Italia ha tenido siempre una participación electoral muy alta. El hecho de que  esta vez solo haya acudido a votar 1 de cada 7 italianos, entre 41 millones censados, se considera el dato más relevante y de especial gravedad.  Refleja el estado de ánimo que vive Italia, un país cada vez más alejado de la política, cansado, preocupado y desilusionado de sus políticos y en grave crisis económica, con dos millones de parados estructurales y con caída incluso en el consumo alimentario.

 
“Clima de guerra civil”

 
Todos los portavoces de los partidos coinciden en la gravedad del fenómeno de la abstención. Daniele Capezzone, del Pueblo de la Libertad, atribuye el incremento de la abstención al “clima de odio que vive el país, provocado por el centro izquierda contra el centro derecha y su líder Silvio Berlusconi”.  Un político moderado como el domocristiano Rocco Butiglione va más lejos y considera que  Italia vive un “clima de guerra civil”, advirtiendo que “el clima de odio” está siendo provocado también por algunos sectores del centro derecha.

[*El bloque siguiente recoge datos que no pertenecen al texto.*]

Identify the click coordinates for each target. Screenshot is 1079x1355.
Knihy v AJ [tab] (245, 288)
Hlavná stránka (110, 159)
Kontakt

Los italianos han tenido la clara percepción de que los políticos se han dedicado en esta campaña a atacarse mutuamente, pero sin profundizar en los asuntos que preocupan al país: trabajo, sanidad, escuela y crisis económica. No ha habido ningún tipo de debate público. No los quiso Silvio Berlusconi, quien ha vuelto a ser el protagonista de la campaña.  El líder del Pueblo de la Libertad suspendió todos los programas políticos durante la campaña electoral. Eso sí, Silvio Berlusconi pudo cerrar la campaña electoral con entrevistas en los principales telediarios, demostrando su control sobre la televisión (tres canales propios y tres públicos).


Berlusconi promete curar el cáncer en tres años
 
Obviamente,  Silvio Berlusconi ha hecho promesas de todo tipo, algunas imposibles de cumplir, como, por ejemplo,  la curación del cáncer en tres años, una promesa que constituye una verdadera impudicia. Lo hizo solemnemente en un mítin celebrado el 20 de marzo en Roma, que concluyó junto a los 13 candidatos a gobernar las regiones, obligándoles a que, llevándose la mano en el pecho,  como si fueran unos escolares,  jurasen cumplir con su programa de gobierno.

Silvio Berlusconi había hecho desesperados llamamientos a la participación en las urnas, volviendo a plantear estas elecciones como si fueran un plebiscito sobre su persona.  Berlusconi ha jugado con la ventaja que dan las riendas del poder, la televisión y el tener enfrente una oposición débil. Además, le ha dado una mano la Iglesia:EL cardenal Bagnasco, presidente de los obispos italianos, pidió que no se votara a candidatos que estuvieran a favor del aborto. La advertencia no podía ocultar la clara preocupación de la Iglesia ante  la radical Emma Bonino,  candidata a la presidencia del Lacio, una región clave porque su capital, Roma, lo es también del gobierno y de la cristiandad.

 En definitiva, teniendo en cuenta que en estas elecciones se juzgaba la gestión de Berlusconi,  de haberlas ganado nadie habría podido parar al líder del Pueblo de la Libertad  a la hora de hacer las reformas que desea realizar a su medida, incluida la Constitución. Solamente las urnas, con un voto claramente en contra, pueden frenarle.  A partir de este lunes, cuando se tengan en la mano resultados definitivos, se sabrá mejor qué ocurrirá en este país en los tres años que aún quedan de legislatura.